Explain briefly the provisions of Turnover Tax, under Section 9 of the Bombay Sales Tax Act, 1959.  
    OR  
  Define and explain the following according to the Bombay Sales Tax Act, 1959 (any two):(i) Resale          (ii) Sale Price          (iii) Goods.  
       

Q.9. 

Mr. Nishu furnishes the following information regarding his turnover of purchases and sales transactions. You are requested to find out whether & from which month, as per the provisions of the Bombay Sales Tax Act, 1959, he is liable for registration and paying Sales Tax. Give reasons for your answer.
Month Details of Purchase Details of Sales
Tax Free Goods Import of Total Tax Free Goods Taxable Goods Total
Tax Free Goods Taxable Goods
Rs.

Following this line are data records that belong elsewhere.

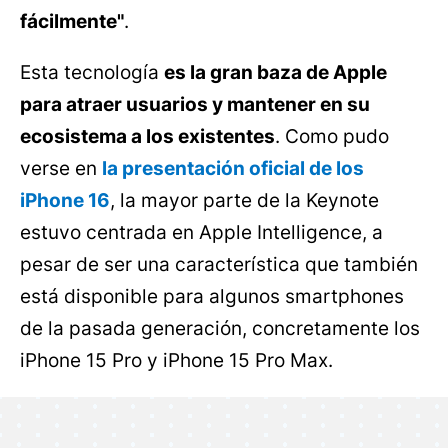
fácilmente"
.
Esta tecnología
es la gran baza de Apple
para atraer usuarios y mantener en su
ecosistema a los existentes
. Como pudo
verse en
la presentación oficial de los
iPhone 16
, la mayor parte de la Keynote
estuvo centrada en Apple Intelligence, a
pesar de ser una característica que también
está disponible para algunos smartphones
de la pasada generación, concretamente los
iPhone 15 Pro y iPhone 15 Pro Max.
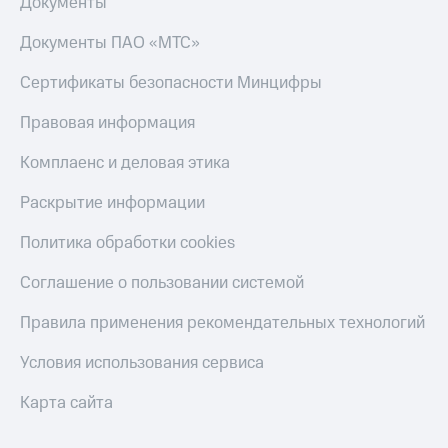
Документы
Документы ПАО «МТС»
Сертификаты безопасности Минцифры
Правовая информация
Комплаенс и деловая этика
Раскрытие информации
Политика обработки cookies
Соглашение о пользовании системой
Правила применения рекомендательных технологий
Условия использования сервиса
Карта сайта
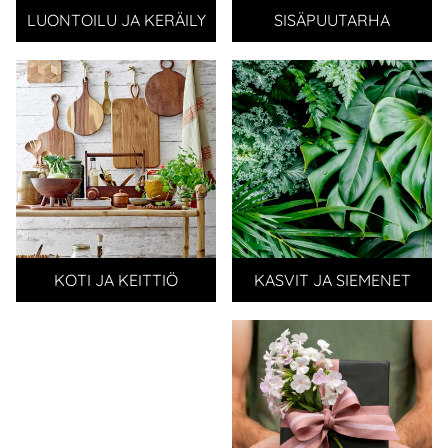
LUONTOILU JA KERÄILY
SISÄPUUTARHA
KOTI JA KEITTIÖ
KASVIT JA SIEMENET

Rs. Rs. Rs. Rs. Rs. Rs.
December 2002 1,60,000 2,000 2,400 1,64,400 2,00,000 6,000 2,06,000
January 2003 1,00,000 4,000 2,400 1,06,400 80,000 1,600 81,600
March 2003 1,80,000 3,000 5,000 1,88,000 1,60,000 1,600 1,61,600
April 2003 1,80,000 3,000 6,500 1,89,500 2,30,000 9,000 2,39,000
 
    OR  

Q. 9.

M/s Raj & Co. requests you to compute liability under Bombay Sales Tax Act, 1959 for the month of February 2004, from the following information. The firm is a registered dealer under Bombay Sales Tax Act, 1959.

Particulars

Rs.

Sale of Schedule "A" goods

80,000

­Sale of Schedule "B" goods

40,000

Sale of Schedule "c" goods ( at the rate of 13%)

1,00,000

Sale out of Maharashtra

2,00,000

Labour charges received

80,000

­Resale of Schedule "C" goods (Registered dealer purchases)

1,20,000
Total 6,20,000
Less: Sale Returns : of Schedule" A" goods 4,000

Second Sale (Resale of Schedule "c" goods)

6,000

Schedule "C" goods

10,000
Total 20,000

M/s Raj & Co. is also liable to pay purchase tax of Rs. 4,000. Set off available for this month is Rs. 7,300.

Sales figures are exclusive of Sales tax.